++++ GIVEN INFORMATION

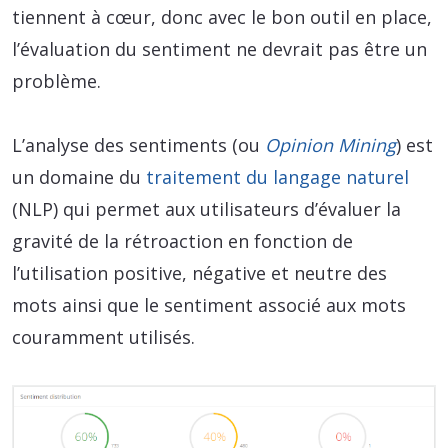
tiennent à cœur, donc avec le bon outil en place,
l’évaluation du sentiment ne devrait pas être un
problème.
L’analyse des sentiments (ou
Opinion Mining
) est
un domaine du
traitement du langage naturel
(NLP) qui permet aux utilisateurs d’évaluer la
gravité de la rétroaction en fonction de
l’utilisation positive, négative et neutre des
mots ainsi que le sentiment associé aux mots
couramment utilisés.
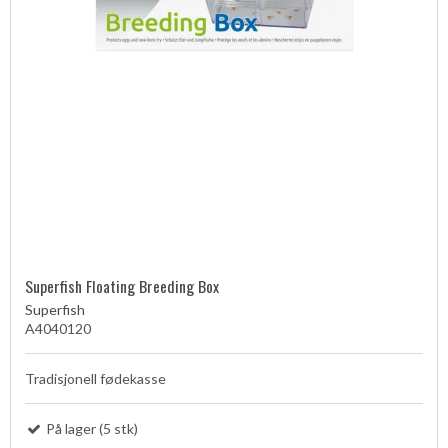
Superfish Floating Breeding Box
Superfish
A4040120
Tradisjonell fødekasse
På lager (5 stk)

++++++++

WORK INSTRUCTION:
Exactly as written, copy out the listing, but without any pictures.

EXPECTED ANSWER:
tiennent à cœur, donc avec le bon outil en place,
l’évaluation du sentiment ne devrait pas être un
problème.
L’analyse des sentiments (ou
Opinion Mining
) est
un domaine du
traitement du langage naturel
(NLP) qui permet aux utilisateurs d’évaluer la
gravité de la rétroaction en fonction de
l’utilisation positive, négative et neutre des
mots ainsi que le sentiment associé aux mots
couramment utilisés.
Superfish Floating Breeding Box
Superfish
A4040120
Tradisjonell fødekasse
På lager (5 stk)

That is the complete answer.